● WHAT YOU ARE ASKED TO DO: Show all lines of the entries in which the word "Service" is found.

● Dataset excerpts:

▬▬▬

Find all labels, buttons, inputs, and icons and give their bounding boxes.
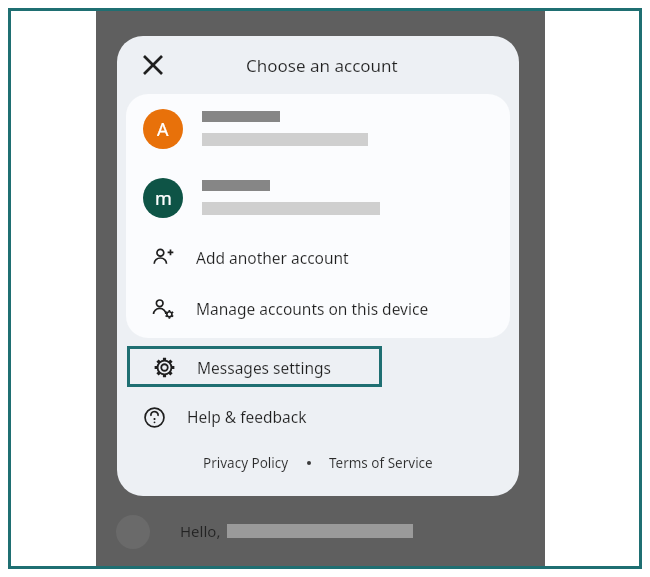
staticText: Help & feedback: [187, 406, 307, 427]
staticText: Privacy Policy: [203, 454, 289, 472]
staticText: A: [157, 117, 169, 142]
button[interactable]: Terms of Service: [327, 452, 435, 474]
button[interactable]: m: [126, 163, 510, 232]
button[interactable]: Messages settings: [127, 346, 382, 387]
staticText: m: [155, 186, 172, 211]
button[interactable]: Add another account: [126, 232, 510, 283]
button[interactable]: Help & feedback: [117, 391, 519, 442]
staticText: Manage accounts on this device: [196, 298, 429, 319]
staticText: Add another account: [196, 247, 349, 268]
button[interactable]: A: [126, 94, 510, 163]
staticText: Terms of Service: [329, 454, 433, 472]
staticText: Choose an account: [246, 54, 398, 77]
staticText: Messages settings: [197, 357, 331, 378]
button[interactable]: Close: [131, 43, 175, 87]
staticText: Hello,: [180, 521, 221, 541]
button[interactable]: Manage accounts on this device: [126, 283, 510, 334]
button[interactable]: Privacy Policy: [201, 452, 291, 474]
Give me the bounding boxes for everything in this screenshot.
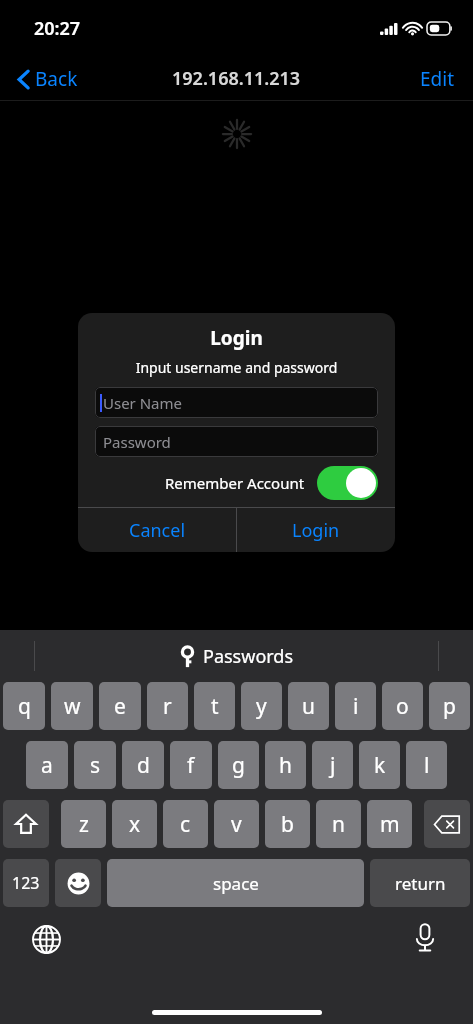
button[interactable]: j bbox=[312, 741, 353, 789]
staticText: w bbox=[64, 692, 81, 721]
staticText: f bbox=[187, 751, 195, 780]
button[interactable]: Passwords bbox=[170, 640, 304, 673]
staticText: j bbox=[330, 751, 336, 780]
staticText: n bbox=[332, 810, 345, 839]
staticText: r bbox=[163, 692, 172, 721]
staticText: c bbox=[180, 810, 191, 839]
staticText: Input username and password bbox=[78, 358, 395, 377]
staticText: a bbox=[41, 751, 53, 780]
button[interactable]: Shift bbox=[3, 800, 49, 848]
staticText: g bbox=[232, 751, 245, 780]
staticText: k bbox=[374, 751, 386, 780]
button[interactable]: c bbox=[163, 800, 208, 848]
button[interactable]: return bbox=[370, 859, 470, 907]
staticText: p bbox=[443, 692, 456, 721]
button[interactable]: Dictation bbox=[409, 921, 441, 953]
staticText: d bbox=[137, 751, 150, 780]
button[interactable]: e bbox=[99, 682, 141, 730]
button[interactable]: b bbox=[265, 800, 310, 848]
staticText: q bbox=[18, 692, 31, 721]
button[interactable]: r bbox=[147, 682, 188, 730]
staticText: Password bbox=[103, 432, 171, 452]
button[interactable]: x bbox=[112, 800, 157, 848]
staticText: s bbox=[90, 751, 101, 780]
button[interactable]: w bbox=[51, 682, 93, 730]
button[interactable]: Edit bbox=[402, 60, 473, 98]
button[interactable]: p bbox=[429, 682, 470, 730]
staticText: o bbox=[396, 692, 409, 721]
staticText: t bbox=[211, 692, 219, 721]
staticText: Login bbox=[292, 518, 340, 543]
button[interactable]: n bbox=[316, 800, 361, 848]
button[interactable]: m bbox=[367, 800, 412, 848]
button[interactable]: f bbox=[170, 741, 212, 789]
staticText: y bbox=[256, 692, 267, 721]
button[interactable]: Login bbox=[237, 508, 395, 552]
button[interactable]: Backspace bbox=[424, 800, 470, 848]
staticText: Login bbox=[78, 325, 395, 351]
staticText: Back bbox=[35, 66, 78, 92]
button[interactable]: h bbox=[265, 741, 306, 789]
button[interactable]: z bbox=[61, 800, 106, 848]
staticText: 192.168.11.213 bbox=[172, 66, 301, 91]
staticText: Passwords bbox=[203, 644, 294, 669]
button[interactable]: Emoji bbox=[55, 859, 101, 907]
staticText: 20:27 bbox=[34, 16, 81, 41]
button[interactable]: y bbox=[241, 682, 282, 730]
button[interactable]: t bbox=[194, 682, 235, 730]
button[interactable]: i bbox=[335, 682, 376, 730]
button[interactable]: q bbox=[3, 682, 45, 730]
button[interactable]: space bbox=[107, 859, 364, 907]
button[interactable]: v bbox=[214, 800, 259, 848]
button[interactable]: 123 bbox=[3, 859, 49, 907]
staticText: h bbox=[279, 751, 292, 780]
staticText: User Name bbox=[103, 393, 183, 413]
staticText: Cancel bbox=[129, 518, 186, 543]
staticText: Remember Account bbox=[165, 473, 305, 493]
button[interactable]: g bbox=[218, 741, 259, 789]
staticText: u bbox=[302, 692, 315, 721]
button[interactable]: d bbox=[122, 741, 164, 789]
staticText: b bbox=[281, 810, 294, 839]
staticText: i bbox=[353, 692, 359, 721]
button[interactable]: l bbox=[406, 741, 447, 789]
button[interactable]: u bbox=[288, 682, 329, 730]
staticText: z bbox=[79, 810, 89, 839]
button[interactable]: User Name bbox=[95, 387, 378, 418]
button[interactable]: Back bbox=[0, 60, 90, 98]
staticText: 123 bbox=[12, 872, 40, 894]
button[interactable]: k bbox=[359, 741, 400, 789]
button[interactable]: o bbox=[382, 682, 423, 730]
button[interactable]: Remember Account toggle bbox=[317, 466, 378, 500]
staticText: x bbox=[129, 810, 141, 839]
staticText: Edit bbox=[420, 66, 455, 92]
button[interactable]: Password bbox=[95, 426, 378, 457]
staticText: m bbox=[380, 810, 400, 839]
staticText: return bbox=[395, 872, 446, 895]
button[interactable]: s bbox=[74, 741, 116, 789]
button[interactable]: Change keyboard bbox=[30, 923, 62, 955]
staticText: space bbox=[213, 872, 259, 895]
staticText: e bbox=[114, 692, 126, 721]
button[interactable]: a bbox=[26, 741, 68, 789]
button[interactable]: Cancel bbox=[78, 508, 236, 552]
staticText: l bbox=[424, 751, 430, 780]
staticText: v bbox=[231, 810, 242, 839]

▬▬▬

● WRITTEN ANSWER:
button[interactable]: Terms of Service: [327, 452, 435, 474]
staticText: Terms of Service: [329, 454, 433, 472]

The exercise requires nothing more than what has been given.